Prior studies in preschool children who stutter (CWS) have identified demographic, behavioral, and
physiological factors associated with stuttering persistence by comparing performance across groups of
preschool children. Yet, we do not know how a child’s unique developmental pathway leads them to recover or
persist in stuttering. This limits our ability to predict a child’s risk of developing persistent (chronic) stuttering
reliably and to develop efficacious prevention and treatment strategies.
This project shifts experimental focus, for the first time, to the individual child, providing a dynamic
account of how neurological, behavioral, and experiential factors unfold over time and contribute to different
stuttering outcomes. We achieve this through our comprehensive, longitudinal design and structural equation
modeling framework, in which we map the developmental trajectories of critical factors implicated in stuttering.

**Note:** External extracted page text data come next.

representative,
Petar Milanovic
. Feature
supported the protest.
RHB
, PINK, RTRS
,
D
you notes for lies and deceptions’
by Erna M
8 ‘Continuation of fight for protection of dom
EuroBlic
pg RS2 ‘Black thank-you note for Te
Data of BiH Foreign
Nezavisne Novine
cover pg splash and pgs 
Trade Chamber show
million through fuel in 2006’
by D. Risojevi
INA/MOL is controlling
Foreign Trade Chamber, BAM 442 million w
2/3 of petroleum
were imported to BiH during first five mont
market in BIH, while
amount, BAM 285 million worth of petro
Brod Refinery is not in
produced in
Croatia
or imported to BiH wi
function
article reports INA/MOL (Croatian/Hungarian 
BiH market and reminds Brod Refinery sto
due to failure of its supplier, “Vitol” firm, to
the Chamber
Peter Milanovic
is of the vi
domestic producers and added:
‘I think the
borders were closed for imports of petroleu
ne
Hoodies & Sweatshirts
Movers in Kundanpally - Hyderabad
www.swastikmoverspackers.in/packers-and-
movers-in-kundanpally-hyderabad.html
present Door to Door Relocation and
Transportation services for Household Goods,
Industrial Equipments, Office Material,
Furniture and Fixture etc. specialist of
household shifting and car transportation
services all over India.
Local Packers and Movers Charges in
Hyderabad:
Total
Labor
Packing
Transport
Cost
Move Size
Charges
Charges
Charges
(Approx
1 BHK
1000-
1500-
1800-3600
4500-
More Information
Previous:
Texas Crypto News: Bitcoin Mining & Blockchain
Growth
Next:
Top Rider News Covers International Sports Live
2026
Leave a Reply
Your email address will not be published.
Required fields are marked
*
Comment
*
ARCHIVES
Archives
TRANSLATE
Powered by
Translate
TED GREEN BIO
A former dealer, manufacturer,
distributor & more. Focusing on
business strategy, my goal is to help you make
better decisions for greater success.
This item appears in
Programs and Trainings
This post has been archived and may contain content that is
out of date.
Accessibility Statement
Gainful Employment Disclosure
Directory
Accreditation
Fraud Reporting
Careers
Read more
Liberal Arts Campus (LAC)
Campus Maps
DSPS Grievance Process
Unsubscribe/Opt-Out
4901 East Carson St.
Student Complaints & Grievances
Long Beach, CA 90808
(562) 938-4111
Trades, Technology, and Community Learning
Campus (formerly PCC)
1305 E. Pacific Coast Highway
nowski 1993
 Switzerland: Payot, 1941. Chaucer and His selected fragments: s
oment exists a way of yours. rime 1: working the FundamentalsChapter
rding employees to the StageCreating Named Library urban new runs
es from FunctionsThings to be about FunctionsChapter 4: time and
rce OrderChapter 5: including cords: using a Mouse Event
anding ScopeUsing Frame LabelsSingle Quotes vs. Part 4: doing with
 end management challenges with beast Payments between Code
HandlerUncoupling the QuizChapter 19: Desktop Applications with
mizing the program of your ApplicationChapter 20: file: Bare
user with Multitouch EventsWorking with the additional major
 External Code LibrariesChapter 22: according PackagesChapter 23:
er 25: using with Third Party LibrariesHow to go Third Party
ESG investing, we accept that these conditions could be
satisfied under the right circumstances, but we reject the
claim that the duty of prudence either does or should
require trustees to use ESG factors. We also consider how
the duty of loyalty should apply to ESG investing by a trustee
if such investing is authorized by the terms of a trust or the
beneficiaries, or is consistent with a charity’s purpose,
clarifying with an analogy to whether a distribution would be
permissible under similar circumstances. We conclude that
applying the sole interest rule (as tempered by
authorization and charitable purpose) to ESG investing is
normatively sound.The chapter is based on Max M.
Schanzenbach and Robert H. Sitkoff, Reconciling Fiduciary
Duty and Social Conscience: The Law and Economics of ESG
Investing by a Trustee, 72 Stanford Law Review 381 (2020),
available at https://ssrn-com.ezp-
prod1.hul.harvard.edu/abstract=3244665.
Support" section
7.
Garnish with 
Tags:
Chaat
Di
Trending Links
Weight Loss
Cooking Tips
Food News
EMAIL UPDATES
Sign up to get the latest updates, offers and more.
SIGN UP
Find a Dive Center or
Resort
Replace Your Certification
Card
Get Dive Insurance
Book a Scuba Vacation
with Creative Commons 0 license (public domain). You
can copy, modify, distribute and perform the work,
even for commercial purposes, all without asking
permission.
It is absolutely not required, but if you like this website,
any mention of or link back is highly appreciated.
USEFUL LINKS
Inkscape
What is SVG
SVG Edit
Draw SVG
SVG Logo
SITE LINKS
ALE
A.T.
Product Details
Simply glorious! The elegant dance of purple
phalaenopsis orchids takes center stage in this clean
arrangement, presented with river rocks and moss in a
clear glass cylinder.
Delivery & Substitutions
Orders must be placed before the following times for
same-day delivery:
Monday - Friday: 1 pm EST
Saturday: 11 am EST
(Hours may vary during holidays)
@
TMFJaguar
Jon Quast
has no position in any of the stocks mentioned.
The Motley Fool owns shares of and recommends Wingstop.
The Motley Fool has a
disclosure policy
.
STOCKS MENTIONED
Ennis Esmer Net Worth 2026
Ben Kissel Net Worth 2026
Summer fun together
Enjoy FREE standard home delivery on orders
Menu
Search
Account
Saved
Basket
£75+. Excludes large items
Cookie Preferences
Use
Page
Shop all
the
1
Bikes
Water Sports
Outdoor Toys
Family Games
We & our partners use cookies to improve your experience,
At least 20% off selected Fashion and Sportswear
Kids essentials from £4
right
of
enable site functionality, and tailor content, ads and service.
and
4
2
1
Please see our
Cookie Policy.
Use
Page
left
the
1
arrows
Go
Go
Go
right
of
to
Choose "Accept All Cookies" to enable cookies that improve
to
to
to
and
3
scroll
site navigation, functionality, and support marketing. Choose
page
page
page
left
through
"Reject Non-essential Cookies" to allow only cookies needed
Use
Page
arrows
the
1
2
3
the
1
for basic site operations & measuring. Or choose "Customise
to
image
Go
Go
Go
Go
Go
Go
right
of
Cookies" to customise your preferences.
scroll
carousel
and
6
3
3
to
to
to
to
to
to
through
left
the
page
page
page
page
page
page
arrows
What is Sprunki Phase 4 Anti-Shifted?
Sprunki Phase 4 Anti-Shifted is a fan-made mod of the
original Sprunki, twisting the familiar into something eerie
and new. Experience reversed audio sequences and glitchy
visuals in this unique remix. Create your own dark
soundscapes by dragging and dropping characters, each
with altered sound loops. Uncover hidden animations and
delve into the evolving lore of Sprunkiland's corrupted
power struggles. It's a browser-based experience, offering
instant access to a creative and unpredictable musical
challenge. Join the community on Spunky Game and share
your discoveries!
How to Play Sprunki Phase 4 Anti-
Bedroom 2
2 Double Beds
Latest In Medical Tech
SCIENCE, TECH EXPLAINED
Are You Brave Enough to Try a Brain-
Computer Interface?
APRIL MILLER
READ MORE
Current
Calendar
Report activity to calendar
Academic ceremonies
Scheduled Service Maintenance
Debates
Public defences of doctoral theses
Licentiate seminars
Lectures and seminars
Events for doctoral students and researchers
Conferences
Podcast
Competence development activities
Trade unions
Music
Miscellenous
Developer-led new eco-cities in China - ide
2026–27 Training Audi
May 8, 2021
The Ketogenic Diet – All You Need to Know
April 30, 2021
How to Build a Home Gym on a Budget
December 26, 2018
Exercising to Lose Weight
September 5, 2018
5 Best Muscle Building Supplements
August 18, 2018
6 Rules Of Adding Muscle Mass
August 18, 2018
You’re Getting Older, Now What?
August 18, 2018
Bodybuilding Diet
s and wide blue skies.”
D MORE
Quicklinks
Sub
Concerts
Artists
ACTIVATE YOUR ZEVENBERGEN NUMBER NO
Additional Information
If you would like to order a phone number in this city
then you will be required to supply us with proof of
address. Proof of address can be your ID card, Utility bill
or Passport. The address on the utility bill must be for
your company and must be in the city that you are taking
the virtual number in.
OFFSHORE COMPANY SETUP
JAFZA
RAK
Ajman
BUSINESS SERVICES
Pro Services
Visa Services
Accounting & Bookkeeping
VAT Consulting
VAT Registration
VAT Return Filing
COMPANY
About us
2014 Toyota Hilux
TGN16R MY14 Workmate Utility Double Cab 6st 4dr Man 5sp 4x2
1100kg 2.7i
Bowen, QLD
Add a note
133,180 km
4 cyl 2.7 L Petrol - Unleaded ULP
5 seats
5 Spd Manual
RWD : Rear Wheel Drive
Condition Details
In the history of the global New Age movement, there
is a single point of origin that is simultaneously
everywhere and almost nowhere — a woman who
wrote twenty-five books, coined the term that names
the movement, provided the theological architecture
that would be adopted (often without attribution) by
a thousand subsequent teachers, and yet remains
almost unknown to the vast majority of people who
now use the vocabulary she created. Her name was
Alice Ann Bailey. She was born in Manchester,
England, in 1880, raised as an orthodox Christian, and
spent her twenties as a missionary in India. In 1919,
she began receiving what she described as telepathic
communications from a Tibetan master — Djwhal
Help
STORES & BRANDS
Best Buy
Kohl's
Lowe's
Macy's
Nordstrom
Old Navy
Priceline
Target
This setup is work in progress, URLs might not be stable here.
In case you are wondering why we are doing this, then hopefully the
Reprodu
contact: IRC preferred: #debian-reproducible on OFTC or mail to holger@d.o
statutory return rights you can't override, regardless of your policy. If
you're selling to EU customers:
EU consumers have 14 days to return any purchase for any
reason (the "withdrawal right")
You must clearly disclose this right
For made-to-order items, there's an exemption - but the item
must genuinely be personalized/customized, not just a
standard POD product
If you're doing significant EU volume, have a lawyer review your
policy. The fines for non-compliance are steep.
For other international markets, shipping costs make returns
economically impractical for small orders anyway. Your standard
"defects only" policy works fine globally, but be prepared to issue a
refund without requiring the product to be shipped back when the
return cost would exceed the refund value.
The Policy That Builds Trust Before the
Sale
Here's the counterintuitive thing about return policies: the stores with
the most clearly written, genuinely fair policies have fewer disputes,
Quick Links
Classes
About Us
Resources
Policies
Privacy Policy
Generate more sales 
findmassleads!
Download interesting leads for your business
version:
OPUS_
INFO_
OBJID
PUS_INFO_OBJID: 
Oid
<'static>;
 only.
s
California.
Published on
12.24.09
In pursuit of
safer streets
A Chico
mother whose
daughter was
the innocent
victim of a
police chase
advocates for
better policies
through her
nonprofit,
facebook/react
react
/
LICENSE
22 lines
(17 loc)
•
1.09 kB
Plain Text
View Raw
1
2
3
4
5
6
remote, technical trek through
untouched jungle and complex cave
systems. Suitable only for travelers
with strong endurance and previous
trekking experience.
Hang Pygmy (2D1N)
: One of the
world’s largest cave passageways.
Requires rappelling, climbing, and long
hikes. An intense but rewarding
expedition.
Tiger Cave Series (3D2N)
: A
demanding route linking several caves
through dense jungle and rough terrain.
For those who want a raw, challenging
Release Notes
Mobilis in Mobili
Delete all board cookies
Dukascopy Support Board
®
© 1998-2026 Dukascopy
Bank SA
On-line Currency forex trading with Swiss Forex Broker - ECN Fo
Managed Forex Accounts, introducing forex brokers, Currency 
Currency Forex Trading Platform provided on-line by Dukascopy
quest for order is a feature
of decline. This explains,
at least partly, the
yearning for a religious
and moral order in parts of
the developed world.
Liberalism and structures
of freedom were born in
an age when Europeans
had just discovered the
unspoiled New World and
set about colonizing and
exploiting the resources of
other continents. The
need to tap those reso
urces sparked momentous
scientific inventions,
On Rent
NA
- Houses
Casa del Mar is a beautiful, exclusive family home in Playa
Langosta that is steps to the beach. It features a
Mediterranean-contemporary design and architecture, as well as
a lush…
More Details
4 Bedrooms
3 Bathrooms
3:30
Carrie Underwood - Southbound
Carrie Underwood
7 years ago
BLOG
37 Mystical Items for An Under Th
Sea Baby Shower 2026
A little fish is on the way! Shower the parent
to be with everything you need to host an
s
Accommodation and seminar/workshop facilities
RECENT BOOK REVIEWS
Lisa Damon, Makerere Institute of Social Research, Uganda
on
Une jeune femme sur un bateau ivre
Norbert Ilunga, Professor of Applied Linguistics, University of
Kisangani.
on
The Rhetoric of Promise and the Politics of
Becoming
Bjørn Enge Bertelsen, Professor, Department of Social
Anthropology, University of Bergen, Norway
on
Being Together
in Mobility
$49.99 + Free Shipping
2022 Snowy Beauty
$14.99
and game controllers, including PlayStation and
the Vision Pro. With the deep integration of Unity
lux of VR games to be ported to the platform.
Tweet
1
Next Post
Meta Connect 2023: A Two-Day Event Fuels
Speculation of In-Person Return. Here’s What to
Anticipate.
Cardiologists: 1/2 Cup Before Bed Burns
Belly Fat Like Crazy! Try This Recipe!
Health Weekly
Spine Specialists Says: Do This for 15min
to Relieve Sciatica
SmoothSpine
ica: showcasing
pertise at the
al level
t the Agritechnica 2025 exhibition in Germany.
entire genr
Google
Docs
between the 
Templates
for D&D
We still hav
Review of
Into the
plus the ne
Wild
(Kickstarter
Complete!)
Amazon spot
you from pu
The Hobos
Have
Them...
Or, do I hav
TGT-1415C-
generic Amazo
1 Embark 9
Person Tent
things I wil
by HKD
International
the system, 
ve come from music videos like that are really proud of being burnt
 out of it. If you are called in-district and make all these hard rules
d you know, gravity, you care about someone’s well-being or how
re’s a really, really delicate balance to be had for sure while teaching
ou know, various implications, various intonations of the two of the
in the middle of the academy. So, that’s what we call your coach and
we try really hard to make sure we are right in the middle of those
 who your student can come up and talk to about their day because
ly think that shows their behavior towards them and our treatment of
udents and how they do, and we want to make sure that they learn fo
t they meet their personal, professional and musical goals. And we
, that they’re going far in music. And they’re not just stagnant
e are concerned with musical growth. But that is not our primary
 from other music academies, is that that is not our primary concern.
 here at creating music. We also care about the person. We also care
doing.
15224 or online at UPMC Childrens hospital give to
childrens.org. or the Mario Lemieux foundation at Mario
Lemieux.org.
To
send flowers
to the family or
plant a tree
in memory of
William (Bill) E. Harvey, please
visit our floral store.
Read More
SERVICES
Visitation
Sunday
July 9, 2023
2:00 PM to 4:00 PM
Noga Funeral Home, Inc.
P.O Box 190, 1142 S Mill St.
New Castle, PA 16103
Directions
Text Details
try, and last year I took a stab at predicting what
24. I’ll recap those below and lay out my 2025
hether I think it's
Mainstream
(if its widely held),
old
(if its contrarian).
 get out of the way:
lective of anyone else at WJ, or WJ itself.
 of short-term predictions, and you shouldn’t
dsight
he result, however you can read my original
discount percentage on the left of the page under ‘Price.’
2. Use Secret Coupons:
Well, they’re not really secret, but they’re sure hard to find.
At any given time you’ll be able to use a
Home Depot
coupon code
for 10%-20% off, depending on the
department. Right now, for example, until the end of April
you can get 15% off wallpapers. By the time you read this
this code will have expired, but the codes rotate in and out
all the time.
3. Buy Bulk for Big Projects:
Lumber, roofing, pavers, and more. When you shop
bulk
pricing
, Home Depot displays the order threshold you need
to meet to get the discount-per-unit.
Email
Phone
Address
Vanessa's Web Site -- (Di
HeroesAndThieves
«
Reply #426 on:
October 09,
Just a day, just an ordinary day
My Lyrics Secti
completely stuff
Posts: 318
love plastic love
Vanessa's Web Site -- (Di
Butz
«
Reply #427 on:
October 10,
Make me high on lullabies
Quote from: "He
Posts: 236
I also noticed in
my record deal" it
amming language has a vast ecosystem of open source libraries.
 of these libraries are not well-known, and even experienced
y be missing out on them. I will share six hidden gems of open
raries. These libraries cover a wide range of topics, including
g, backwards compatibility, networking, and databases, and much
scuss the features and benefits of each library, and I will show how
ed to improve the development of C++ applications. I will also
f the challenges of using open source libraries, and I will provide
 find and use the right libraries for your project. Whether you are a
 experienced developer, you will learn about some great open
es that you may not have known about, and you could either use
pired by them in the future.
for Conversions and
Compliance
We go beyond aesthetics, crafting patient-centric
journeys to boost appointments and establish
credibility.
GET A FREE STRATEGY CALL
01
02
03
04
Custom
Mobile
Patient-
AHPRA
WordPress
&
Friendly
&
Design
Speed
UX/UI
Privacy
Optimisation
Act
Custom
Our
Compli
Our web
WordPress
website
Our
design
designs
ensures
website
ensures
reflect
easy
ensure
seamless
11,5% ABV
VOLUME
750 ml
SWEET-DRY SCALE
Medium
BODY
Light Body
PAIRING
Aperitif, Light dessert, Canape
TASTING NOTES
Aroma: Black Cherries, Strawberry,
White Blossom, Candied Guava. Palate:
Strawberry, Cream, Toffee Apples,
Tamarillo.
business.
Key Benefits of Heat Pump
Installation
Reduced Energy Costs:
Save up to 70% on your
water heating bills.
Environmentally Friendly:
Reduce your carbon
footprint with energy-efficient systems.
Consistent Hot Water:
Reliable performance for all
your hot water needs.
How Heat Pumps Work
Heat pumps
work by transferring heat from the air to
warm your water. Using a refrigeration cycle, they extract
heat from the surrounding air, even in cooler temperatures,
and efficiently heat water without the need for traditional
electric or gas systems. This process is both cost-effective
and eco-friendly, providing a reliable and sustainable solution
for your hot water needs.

In our approach, we use a novel neuroimaging technique, functional near-infrared spectroscopy (fNIRS), that
allows us to record brain activity concurrent with continuous speech production, a distinct advantage of this
technique. We will assess whether neural markers derived from fNIRS recordings identified in our research
with older CWS can distinguish preschool children at risk for persistence, thereby helping to establish a neural
basis for stuttering persistence and recovery. We will also assess whether atypical coupling between
sympathetic nervous system activity and speech output, detected in cross-sectional studies, represents a risk
factor for chronic stuttering. Finally, stuttering leaves a lasting imprint on children who persist. Ample evidence
shows that older children and adults are more likely to harbor negative emotions about their speech and/or
develop communication anxiety. We lack a continuous picture, however, of how these issues develop in young
children whose awareness of stuttering is emerging. We will examine how behavioral, emotional, and
experiential factors unfold over time and explore their roles in stuttering persistence or recovery and in the
development of negative communication attitudes.
This project will bring new, comprehensive insights into why stuttering persists in individual children,
and, in parallel, help better prioritize therapy resources, identify etiological targets for prevention and
intervention, and accelerate the development of new treatments.